Tartarian Psalms E. Remix
Mark Oliveiro | AUS

Before the gates of the pit is a vast abyss, where aimless souls await their fate. Often called purgatory, the expanse of a nothingness is the prelude to eternal torture.

Tartarian Psalms is a performance ritual that pays homage to a collective mythology of the underworld. The gruesome fancies of mankind are manifest in the loathing, purging, punishment, possession and irrationality of the self. Antithetical religious symbology is embodied in the bass trombone and intermedia as an exploration of the “pit”

Still Point
Christopher Buchenholz | USA

Still Point was written for a compilation CD of former students of Fred Lerdahl. In addition to my normal compositional procedure which combines set-theoretic, serial and diatonic/triadic elements, the music incorporates many of Fred’s compositional and theoretical ideas. The title of the piece is taken from T.S. Eliot’s “Four Quartets” (Burnt Norton): “at the still point, there the dance is.” This piece is dedicated to Fred Lerdahl, with immense gratitude.

Oasis
Bracha Neil | ISRAEL

The duet “Oasis” for clarinet (Bb) and piano is based on different Maqamat and combines ethnic and classic fragrance. It contains instructions for improvisation (for the piano part) as it is used in the Mediterranean traditional music.

The work aims to describe the air of the desert, the arid freedom and its infinity as opposed to the joyful oasis full of life.

Silhouette
Deniz Can Baris | TURKEY

In my music that takes shape with this instrumentation, my goal was to build a silhouette which does not brings the initial figure to the surface but somehow reminds it to the listener via the theme I have composed for the piano which lasts for 3 measures. 

We hear the figure at the start of the music and then this figure gives birth to the complete piece.

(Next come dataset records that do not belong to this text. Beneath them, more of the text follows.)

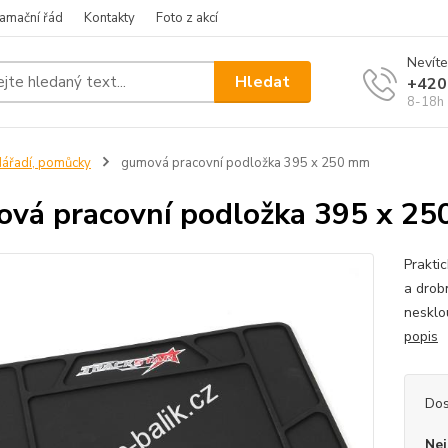
amační řád
Kontakty
Foto z akcí
Nevíte
Hledat
+420
8-18h
ářadí, pomůcky
gumová pracovní podložka 395 x 250 mm
vá pracovní podložka 395 x 2
Prakti
a drob
nesklo
popis
Dos
Nej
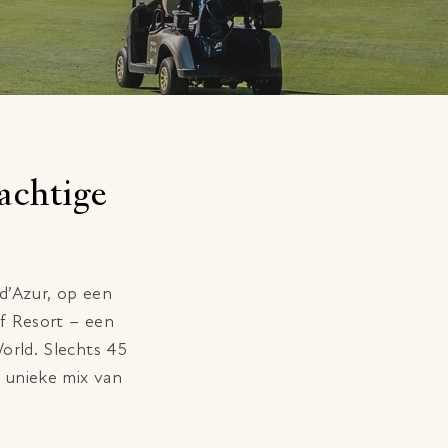
achtige
d’Azur, op een
f Resort – een
World. Slechts 45
n unieke mix van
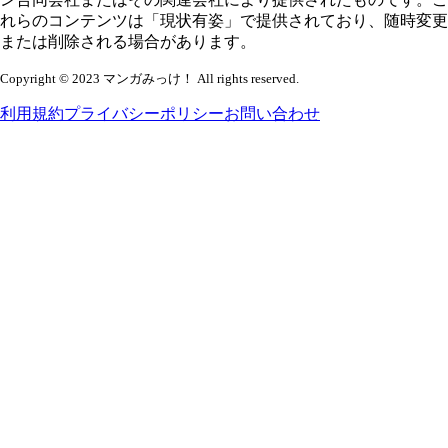
れらのコンテンツは「現状有姿」で提供されており、随時変更
または削除される場合があります。
Copyright © 2023 マンガみっけ！ All rights reserved.
利用規約
プライバシーポリシー
お問い合わせ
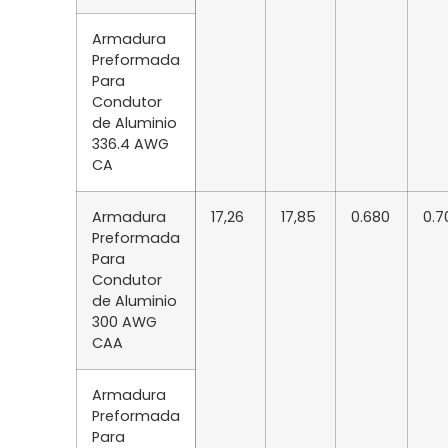
Armadura
Preformada
Para
Condutor
de Aluminio
336.4 AWG
CA
Armadura
17,26
17,85
0.680
0.7
Preformada
Para
Condutor
de Aluminio
300 AWG
CAA
Armadura
Preformada
Para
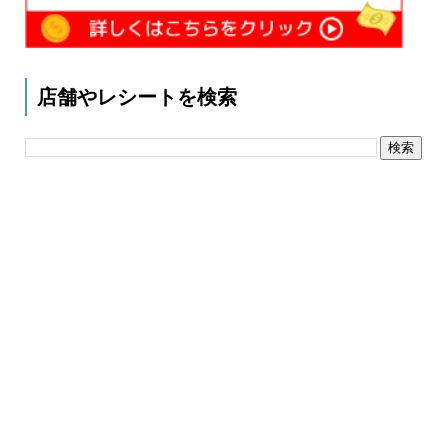
店舗やレシートを検索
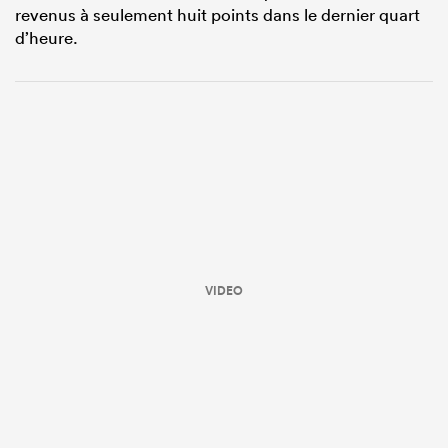
revenus à seulement huit points dans le dernier quart
d’heure.
VIDEO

FANTASY ON THEMES FROM THE TEMPEST BY THOMAS ADÈS
Matthew Bridgham | USA

Three arias, along with some choral/orchestral connective tissue, from Thomas Adès’ “The Tempest” are paraphrased in this work: Ariel sings of death by shipwreck in the stoic “Five Fathoms Deep;” Ferdinand reflects on losing his father to the storm in the mournful “As I sat weeping;” and a little later after being harassed by newcomers, Caliban sings a luring “Friends don’t fear” in an effort to distract the island’s Milanese visitors from noticing the dogged Ariel.